* Try it *
Show every line of the data that contains the string "Utente".

(Collected data)

........

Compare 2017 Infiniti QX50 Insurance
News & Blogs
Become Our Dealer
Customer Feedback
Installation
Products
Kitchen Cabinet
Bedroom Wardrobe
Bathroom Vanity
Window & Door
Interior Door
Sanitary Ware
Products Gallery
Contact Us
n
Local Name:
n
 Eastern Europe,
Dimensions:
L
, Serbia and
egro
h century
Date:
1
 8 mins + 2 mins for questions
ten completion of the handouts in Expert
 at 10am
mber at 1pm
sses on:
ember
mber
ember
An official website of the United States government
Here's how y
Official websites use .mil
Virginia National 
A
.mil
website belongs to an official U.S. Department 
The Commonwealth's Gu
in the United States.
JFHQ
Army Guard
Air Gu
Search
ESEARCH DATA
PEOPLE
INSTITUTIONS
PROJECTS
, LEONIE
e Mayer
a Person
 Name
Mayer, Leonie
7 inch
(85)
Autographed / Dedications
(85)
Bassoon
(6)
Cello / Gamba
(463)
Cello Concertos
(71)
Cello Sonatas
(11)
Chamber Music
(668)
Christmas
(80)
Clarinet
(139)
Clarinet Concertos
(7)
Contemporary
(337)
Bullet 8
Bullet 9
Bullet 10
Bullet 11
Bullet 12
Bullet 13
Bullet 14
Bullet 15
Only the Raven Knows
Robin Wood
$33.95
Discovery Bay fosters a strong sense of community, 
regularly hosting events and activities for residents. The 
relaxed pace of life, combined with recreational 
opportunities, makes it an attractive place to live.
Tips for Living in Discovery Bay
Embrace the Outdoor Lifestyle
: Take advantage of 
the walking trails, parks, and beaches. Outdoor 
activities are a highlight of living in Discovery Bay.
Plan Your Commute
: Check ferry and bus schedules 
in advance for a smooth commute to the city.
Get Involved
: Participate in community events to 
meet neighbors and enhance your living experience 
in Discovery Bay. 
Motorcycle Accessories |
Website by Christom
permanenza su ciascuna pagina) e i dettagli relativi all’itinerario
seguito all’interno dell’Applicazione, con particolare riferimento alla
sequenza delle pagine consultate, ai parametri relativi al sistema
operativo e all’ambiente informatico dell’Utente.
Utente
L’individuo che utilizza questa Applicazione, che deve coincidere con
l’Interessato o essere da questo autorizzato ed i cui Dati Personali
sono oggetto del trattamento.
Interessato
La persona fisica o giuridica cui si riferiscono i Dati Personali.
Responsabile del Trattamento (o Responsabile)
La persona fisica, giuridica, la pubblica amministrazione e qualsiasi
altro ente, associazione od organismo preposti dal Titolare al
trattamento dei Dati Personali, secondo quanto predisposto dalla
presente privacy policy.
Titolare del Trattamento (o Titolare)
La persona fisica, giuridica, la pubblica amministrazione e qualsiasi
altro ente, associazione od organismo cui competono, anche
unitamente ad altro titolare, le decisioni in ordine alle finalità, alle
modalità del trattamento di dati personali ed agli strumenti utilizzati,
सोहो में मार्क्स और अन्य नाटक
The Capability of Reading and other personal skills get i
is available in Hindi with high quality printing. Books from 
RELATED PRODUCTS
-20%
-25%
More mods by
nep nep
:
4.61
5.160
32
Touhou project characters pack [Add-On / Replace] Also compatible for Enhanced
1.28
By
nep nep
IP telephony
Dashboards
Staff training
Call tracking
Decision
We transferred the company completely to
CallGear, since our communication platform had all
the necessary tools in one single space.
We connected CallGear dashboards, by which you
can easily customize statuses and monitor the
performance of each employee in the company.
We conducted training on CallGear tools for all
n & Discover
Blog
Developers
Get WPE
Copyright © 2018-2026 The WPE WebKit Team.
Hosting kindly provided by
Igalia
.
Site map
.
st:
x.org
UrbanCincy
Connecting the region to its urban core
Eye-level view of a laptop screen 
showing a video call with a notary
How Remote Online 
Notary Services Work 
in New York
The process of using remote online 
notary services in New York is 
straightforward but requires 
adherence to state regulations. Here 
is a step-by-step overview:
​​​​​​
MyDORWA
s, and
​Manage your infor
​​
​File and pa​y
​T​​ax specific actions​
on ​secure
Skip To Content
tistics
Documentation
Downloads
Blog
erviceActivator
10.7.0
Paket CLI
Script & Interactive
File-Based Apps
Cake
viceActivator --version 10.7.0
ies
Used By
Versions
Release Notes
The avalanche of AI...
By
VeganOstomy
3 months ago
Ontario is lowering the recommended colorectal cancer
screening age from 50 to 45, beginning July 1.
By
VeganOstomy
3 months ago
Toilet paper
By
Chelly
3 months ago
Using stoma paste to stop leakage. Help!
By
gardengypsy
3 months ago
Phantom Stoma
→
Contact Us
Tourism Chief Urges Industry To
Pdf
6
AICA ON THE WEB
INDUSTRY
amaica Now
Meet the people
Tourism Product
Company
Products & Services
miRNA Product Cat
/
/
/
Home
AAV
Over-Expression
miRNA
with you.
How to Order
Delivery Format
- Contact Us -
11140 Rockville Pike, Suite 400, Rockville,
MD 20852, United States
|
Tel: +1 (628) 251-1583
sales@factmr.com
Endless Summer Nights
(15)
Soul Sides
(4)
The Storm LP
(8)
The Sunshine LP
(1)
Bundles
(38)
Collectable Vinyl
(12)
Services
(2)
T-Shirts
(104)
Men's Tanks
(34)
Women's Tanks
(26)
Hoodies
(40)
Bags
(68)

........

* Written answer *
operativo e all’ambiente informatico dell’Utente.
Utente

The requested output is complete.